→ **Task directions**:
Print exactly, and only, the lines running from the line containing "с медицинской и психотерапевтической точки" through the end of the records below.

→ **Data records**:
--- START ---

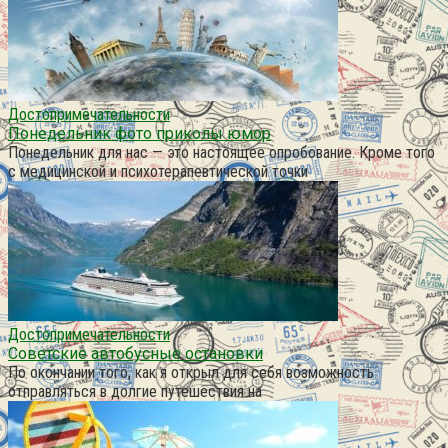
Достопримечательности
Понедельник фото приколы юмор
Понедельник для нас — это настоящее опробование. Кроме того
с медицинской и психотерапевтической точки
Достопримечательности
Советские автобусные остановки
По окончании того, как я открыл для себя возможность
отправляться в долгие путешествия на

--- END ---

→ **Answer box**:
с медицинской и психотерапевтической точки
Достопримечательности
Советские автобусные остановки
По окончании того, как я открыл для себя возможность
отправляться в долгие путешествия на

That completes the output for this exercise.